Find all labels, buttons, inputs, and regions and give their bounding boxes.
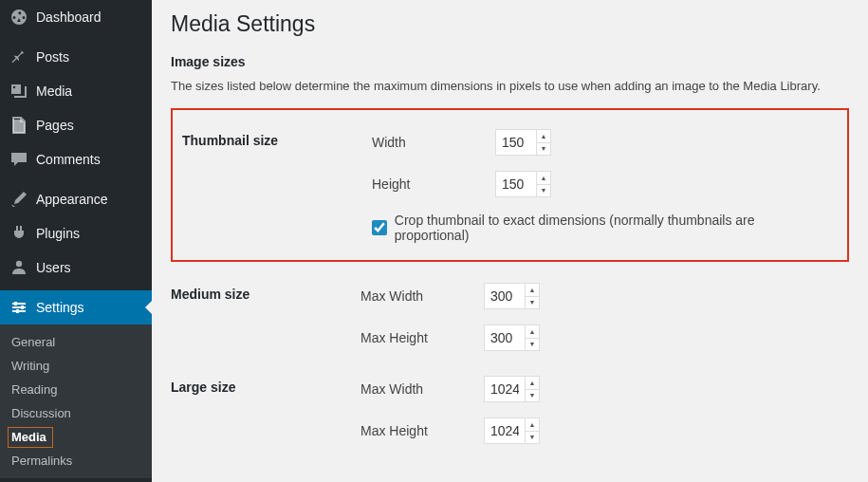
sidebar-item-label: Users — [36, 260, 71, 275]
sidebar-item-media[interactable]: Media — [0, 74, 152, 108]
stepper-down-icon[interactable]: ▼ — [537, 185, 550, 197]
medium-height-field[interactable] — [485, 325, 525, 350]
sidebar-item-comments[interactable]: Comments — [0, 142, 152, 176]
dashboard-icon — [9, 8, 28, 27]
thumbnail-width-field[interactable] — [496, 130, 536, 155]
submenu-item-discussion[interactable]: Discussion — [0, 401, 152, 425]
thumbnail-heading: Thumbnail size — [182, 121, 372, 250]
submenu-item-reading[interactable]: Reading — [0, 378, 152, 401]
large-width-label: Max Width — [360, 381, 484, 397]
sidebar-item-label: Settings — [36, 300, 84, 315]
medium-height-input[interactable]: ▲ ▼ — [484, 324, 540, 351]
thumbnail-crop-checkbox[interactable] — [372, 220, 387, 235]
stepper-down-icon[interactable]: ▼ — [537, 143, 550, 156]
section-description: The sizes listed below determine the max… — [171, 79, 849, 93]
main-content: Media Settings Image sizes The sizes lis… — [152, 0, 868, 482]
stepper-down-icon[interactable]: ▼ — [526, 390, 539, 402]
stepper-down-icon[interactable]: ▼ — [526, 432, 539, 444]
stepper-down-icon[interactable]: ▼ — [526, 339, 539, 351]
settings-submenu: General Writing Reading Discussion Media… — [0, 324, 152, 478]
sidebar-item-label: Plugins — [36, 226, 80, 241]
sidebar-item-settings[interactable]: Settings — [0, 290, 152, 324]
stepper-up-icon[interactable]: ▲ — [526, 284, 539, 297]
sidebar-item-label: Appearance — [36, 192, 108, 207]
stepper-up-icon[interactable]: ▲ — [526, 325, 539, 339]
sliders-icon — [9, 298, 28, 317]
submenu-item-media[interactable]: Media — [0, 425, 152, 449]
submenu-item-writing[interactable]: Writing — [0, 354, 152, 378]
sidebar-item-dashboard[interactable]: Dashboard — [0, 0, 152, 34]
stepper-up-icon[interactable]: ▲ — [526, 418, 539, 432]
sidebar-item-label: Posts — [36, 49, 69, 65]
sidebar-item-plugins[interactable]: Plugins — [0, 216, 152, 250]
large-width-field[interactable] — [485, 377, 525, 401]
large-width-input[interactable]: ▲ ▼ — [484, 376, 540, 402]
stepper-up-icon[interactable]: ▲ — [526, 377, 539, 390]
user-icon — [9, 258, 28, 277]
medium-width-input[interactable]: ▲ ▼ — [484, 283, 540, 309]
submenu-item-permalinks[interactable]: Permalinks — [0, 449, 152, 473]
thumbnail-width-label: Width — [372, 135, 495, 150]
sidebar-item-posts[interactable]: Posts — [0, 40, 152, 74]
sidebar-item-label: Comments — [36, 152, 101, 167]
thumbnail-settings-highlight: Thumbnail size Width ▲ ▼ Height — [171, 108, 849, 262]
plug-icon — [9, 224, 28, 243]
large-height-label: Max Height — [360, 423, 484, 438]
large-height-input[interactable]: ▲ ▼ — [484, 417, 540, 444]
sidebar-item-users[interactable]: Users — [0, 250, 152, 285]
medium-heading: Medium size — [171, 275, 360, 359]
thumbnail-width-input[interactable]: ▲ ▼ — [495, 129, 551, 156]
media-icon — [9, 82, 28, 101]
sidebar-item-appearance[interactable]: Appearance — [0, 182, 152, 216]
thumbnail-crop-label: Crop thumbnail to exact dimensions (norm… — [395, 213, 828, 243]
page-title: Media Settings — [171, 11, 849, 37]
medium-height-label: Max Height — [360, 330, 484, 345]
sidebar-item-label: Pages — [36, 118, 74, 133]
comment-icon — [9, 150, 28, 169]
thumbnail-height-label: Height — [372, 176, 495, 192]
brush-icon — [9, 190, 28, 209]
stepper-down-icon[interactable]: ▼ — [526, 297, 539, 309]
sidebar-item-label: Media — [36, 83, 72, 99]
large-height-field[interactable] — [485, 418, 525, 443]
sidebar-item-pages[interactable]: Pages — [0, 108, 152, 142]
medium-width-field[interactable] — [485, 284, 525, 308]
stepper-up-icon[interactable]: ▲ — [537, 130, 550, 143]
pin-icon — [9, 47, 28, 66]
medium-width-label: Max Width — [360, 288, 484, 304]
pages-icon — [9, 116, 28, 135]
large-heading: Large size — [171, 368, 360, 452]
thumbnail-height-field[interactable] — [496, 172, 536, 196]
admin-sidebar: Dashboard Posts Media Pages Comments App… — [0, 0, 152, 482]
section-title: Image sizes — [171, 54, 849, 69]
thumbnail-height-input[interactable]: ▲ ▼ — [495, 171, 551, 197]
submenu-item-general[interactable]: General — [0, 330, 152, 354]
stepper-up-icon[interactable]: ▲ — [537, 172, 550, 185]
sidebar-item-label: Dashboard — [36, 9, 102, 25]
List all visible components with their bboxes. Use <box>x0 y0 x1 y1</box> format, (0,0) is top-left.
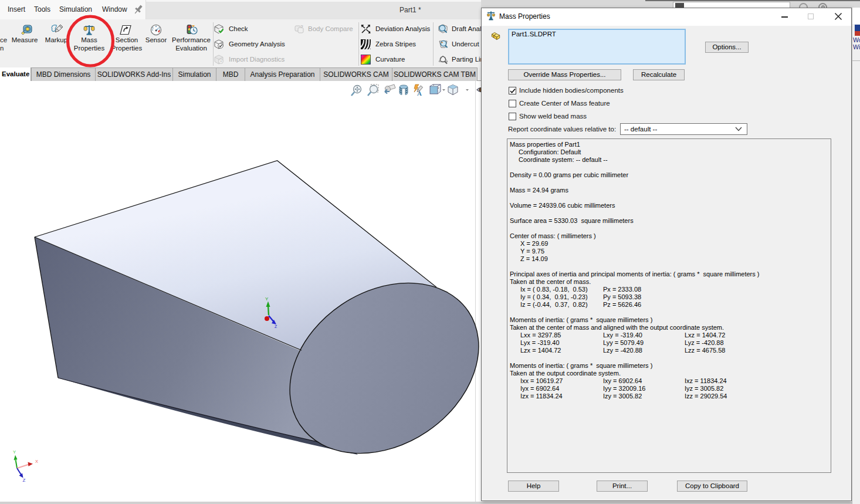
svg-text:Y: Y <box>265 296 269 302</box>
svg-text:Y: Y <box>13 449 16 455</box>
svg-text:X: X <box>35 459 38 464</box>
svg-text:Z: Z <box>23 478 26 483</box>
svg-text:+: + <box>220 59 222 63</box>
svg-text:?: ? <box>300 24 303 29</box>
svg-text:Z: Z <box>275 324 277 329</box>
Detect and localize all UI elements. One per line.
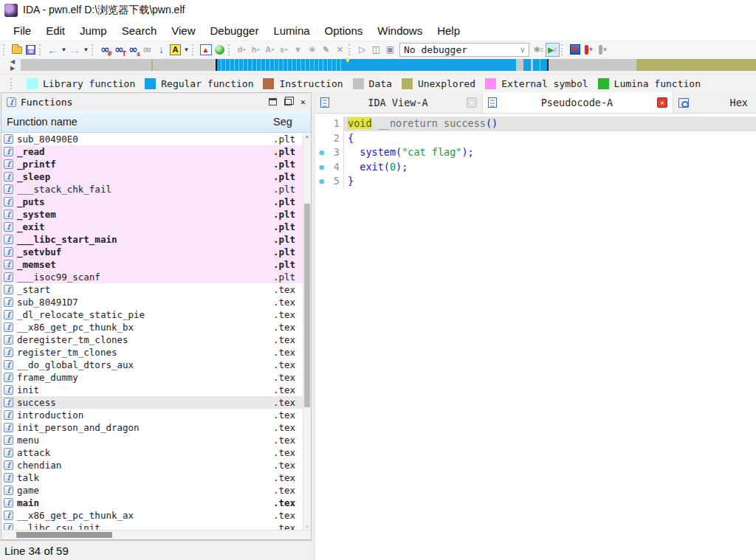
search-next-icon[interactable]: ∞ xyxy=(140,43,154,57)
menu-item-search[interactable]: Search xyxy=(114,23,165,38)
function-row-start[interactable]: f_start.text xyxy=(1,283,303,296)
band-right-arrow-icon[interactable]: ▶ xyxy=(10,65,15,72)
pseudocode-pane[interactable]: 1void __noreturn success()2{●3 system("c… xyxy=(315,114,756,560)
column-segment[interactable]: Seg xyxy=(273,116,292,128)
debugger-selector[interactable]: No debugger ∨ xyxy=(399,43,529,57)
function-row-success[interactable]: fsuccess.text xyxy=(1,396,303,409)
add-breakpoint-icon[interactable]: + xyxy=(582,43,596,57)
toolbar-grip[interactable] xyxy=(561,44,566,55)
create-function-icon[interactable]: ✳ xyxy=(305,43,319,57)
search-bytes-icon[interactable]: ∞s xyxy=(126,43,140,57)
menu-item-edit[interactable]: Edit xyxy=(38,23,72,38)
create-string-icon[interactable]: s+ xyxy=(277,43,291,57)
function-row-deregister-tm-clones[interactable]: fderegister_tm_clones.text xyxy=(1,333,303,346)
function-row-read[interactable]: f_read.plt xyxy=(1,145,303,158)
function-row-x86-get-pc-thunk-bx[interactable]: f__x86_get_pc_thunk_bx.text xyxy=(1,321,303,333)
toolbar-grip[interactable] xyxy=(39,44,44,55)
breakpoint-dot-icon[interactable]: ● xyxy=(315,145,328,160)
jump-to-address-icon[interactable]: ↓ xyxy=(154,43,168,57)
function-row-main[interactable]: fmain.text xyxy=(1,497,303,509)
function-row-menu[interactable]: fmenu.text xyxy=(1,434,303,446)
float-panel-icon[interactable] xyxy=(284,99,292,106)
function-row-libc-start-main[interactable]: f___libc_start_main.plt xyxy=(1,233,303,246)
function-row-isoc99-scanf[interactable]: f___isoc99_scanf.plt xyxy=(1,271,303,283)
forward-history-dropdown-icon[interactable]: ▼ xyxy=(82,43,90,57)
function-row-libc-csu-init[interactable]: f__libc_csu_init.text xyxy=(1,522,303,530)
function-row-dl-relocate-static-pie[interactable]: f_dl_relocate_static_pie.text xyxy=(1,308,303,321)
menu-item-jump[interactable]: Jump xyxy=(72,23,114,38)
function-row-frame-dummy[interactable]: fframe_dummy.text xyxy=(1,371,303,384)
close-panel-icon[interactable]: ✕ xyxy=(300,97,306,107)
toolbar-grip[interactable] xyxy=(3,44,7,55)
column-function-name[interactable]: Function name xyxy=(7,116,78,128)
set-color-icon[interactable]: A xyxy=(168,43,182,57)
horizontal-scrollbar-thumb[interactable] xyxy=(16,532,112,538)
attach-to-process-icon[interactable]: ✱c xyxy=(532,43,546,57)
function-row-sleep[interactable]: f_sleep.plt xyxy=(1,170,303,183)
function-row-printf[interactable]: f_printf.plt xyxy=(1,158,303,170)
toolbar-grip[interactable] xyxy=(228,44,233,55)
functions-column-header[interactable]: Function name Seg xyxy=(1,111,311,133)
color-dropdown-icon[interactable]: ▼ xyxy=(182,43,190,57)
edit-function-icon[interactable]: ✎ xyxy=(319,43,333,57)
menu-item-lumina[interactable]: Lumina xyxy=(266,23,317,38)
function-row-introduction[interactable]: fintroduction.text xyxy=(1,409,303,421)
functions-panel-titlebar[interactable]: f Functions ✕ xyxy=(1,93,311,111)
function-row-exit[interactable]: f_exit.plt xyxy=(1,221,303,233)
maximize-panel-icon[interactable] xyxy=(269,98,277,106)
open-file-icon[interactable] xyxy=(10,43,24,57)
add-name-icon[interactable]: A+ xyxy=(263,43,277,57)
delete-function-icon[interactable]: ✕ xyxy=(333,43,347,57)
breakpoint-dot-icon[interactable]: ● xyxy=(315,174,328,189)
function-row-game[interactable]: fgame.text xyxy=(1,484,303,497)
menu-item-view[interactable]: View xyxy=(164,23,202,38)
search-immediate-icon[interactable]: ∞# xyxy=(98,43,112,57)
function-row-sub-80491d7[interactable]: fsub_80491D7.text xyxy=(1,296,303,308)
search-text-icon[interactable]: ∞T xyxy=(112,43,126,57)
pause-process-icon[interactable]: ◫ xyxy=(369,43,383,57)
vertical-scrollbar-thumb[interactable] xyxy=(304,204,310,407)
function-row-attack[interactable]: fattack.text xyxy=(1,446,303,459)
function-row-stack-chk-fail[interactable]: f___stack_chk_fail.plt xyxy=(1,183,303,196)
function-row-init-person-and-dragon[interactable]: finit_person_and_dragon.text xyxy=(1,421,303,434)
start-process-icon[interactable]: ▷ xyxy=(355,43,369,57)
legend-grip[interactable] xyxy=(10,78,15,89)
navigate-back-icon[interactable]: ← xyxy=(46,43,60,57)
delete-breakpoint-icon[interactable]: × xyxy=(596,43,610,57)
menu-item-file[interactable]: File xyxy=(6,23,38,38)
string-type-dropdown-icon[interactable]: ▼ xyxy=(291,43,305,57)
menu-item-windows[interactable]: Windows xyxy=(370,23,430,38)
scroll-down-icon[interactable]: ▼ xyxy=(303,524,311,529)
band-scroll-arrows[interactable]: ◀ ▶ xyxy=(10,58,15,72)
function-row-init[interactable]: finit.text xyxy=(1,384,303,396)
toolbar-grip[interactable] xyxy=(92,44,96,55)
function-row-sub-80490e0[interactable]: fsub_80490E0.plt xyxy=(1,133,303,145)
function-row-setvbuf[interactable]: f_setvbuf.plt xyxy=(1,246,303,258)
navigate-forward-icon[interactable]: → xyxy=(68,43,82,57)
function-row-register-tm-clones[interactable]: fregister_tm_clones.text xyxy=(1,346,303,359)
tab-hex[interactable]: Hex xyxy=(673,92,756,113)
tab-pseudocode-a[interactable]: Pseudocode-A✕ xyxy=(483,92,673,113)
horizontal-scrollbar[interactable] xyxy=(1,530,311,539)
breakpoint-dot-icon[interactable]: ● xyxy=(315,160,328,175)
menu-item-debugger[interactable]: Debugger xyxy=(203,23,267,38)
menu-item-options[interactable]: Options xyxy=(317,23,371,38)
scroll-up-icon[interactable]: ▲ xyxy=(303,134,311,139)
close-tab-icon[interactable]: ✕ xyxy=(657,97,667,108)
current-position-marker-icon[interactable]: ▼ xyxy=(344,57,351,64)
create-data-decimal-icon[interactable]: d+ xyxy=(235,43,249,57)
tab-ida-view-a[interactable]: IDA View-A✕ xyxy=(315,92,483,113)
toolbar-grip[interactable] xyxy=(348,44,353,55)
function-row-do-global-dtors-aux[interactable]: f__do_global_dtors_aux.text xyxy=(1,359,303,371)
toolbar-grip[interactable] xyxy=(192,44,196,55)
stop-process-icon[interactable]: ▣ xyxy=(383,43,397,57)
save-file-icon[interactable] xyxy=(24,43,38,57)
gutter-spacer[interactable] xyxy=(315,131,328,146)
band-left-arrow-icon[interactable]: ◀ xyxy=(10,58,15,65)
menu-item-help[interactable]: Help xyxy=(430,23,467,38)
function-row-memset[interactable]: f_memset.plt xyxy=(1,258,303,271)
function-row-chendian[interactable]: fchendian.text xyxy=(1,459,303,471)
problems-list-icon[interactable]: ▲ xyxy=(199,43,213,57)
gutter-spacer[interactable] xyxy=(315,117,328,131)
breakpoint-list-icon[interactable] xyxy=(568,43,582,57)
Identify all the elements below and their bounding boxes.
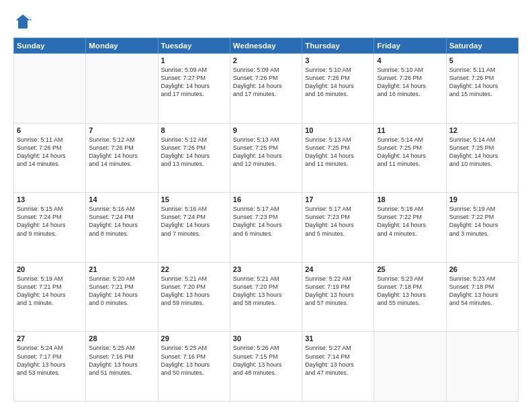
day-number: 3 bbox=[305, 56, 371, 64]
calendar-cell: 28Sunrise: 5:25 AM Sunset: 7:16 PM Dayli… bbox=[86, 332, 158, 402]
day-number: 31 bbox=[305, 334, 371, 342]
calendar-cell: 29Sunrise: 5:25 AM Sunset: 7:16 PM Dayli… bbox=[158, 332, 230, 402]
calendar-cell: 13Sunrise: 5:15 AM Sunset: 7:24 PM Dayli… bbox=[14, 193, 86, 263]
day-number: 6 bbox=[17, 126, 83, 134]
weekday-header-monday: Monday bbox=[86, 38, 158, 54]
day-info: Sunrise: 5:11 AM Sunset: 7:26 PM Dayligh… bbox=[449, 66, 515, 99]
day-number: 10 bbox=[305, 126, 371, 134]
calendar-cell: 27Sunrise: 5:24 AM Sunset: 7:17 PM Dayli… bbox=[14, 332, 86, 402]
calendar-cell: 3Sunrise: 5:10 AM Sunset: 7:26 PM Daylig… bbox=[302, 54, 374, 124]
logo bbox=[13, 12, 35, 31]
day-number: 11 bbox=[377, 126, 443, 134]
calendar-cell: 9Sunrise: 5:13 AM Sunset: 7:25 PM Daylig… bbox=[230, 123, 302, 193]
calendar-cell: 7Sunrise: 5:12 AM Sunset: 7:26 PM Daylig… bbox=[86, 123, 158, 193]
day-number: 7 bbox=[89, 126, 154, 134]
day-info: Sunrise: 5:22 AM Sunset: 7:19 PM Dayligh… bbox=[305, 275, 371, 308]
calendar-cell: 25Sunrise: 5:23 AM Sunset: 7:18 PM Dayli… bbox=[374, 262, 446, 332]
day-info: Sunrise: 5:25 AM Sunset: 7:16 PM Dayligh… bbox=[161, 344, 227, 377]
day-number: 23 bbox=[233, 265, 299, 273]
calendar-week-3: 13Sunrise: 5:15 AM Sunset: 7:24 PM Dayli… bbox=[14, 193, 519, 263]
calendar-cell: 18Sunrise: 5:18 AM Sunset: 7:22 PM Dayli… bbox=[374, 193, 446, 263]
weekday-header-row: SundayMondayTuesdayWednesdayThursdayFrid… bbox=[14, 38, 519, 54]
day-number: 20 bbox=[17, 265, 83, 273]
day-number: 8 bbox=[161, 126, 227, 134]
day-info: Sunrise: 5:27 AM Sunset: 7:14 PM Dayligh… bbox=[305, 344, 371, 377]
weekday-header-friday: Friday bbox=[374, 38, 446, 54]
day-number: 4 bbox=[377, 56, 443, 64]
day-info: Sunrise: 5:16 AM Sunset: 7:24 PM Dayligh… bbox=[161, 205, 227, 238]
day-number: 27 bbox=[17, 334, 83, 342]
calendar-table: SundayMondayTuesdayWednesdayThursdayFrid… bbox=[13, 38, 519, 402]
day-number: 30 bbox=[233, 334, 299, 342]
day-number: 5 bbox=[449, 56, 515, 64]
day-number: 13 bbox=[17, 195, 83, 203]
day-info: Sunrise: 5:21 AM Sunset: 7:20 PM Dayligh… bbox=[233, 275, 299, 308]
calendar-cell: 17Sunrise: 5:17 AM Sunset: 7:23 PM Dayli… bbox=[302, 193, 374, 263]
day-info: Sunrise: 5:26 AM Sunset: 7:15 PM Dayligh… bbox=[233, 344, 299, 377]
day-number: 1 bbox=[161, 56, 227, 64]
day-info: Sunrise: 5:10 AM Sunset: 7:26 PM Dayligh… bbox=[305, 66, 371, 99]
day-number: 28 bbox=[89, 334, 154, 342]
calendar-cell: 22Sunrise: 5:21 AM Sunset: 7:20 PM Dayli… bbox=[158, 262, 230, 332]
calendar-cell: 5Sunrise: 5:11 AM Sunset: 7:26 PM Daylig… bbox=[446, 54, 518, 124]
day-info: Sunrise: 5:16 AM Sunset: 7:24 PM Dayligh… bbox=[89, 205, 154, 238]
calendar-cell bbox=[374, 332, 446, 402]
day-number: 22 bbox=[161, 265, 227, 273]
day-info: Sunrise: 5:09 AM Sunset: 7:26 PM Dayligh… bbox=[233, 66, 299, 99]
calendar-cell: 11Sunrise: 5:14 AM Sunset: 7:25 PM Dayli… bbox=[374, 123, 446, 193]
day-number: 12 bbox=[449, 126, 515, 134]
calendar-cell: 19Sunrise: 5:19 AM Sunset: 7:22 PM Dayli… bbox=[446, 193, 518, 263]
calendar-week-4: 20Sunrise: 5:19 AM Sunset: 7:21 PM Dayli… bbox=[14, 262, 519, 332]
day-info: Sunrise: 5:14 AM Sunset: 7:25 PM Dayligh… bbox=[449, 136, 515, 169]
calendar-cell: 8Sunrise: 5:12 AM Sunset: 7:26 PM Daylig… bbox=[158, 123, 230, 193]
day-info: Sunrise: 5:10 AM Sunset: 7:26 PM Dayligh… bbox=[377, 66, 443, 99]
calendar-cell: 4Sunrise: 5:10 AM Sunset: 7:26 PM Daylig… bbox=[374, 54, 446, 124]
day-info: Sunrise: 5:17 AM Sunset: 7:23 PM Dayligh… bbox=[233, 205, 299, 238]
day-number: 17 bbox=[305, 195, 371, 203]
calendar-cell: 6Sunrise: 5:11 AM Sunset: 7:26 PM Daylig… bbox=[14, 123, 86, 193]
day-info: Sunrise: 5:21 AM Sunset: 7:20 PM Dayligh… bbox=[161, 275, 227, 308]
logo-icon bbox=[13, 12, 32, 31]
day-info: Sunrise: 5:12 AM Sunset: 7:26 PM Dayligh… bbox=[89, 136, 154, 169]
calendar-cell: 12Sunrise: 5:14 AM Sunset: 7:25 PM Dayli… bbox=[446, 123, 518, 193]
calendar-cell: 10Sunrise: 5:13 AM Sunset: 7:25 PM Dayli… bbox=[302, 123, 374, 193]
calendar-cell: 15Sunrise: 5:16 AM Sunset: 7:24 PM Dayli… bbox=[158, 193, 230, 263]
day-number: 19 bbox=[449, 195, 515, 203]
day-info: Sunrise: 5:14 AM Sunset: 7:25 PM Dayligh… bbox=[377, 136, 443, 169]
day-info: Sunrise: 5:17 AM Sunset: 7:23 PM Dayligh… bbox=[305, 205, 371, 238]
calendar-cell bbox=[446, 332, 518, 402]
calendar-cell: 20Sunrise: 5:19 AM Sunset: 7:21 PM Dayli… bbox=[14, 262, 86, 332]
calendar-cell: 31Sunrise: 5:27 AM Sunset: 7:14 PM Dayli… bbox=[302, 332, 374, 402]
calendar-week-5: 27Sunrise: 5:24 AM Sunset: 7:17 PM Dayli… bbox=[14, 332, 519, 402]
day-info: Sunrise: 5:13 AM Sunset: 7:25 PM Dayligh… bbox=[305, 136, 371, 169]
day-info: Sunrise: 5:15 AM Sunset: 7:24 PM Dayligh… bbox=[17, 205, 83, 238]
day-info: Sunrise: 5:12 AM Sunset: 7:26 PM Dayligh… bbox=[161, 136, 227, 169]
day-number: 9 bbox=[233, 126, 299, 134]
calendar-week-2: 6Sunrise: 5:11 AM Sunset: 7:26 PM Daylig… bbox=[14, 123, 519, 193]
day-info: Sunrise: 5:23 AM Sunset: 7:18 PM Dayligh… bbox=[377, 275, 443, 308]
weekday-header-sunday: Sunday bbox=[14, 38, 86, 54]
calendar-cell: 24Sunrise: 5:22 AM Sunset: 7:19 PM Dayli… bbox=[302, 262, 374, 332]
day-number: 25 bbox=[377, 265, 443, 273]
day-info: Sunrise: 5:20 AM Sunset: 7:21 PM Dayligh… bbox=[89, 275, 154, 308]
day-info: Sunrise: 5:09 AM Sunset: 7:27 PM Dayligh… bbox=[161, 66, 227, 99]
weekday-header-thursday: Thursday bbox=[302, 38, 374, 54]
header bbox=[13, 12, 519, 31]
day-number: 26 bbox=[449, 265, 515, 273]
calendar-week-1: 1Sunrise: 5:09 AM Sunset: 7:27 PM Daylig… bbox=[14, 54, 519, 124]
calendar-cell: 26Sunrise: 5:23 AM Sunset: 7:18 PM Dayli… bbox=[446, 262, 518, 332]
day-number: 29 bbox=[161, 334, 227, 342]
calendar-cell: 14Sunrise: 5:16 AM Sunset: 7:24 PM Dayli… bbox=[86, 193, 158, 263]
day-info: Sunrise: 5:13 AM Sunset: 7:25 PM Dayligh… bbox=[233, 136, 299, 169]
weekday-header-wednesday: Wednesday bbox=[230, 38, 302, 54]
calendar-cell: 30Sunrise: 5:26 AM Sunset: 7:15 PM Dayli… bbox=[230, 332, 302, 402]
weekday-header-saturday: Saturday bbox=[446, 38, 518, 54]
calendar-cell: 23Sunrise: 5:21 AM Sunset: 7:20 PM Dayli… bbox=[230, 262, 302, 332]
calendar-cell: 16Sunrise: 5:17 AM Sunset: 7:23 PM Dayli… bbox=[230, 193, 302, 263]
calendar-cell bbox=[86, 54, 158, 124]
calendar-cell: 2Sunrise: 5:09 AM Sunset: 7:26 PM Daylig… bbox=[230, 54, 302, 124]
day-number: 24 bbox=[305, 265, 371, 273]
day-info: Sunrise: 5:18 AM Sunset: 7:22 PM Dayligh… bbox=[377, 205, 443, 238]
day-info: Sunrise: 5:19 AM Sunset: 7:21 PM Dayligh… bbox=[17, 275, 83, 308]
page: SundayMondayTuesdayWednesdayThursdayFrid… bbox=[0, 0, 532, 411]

● ● ● ● ● ● ●

[DIRECTIONS FOR THIS TASK] Return every line in the listing that contains the word "panel".

[SOLUTION FOR THIS EXERCISE]
float-panel-icon[interactable] xyxy=(284,99,292,106)
close-panel-icon[interactable]: ✕ xyxy=(300,97,306,107)
functions-panel-titlebar[interactable]: f Functions ✕ xyxy=(1,93,311,111)
maximize-panel-icon[interactable] xyxy=(269,98,277,106)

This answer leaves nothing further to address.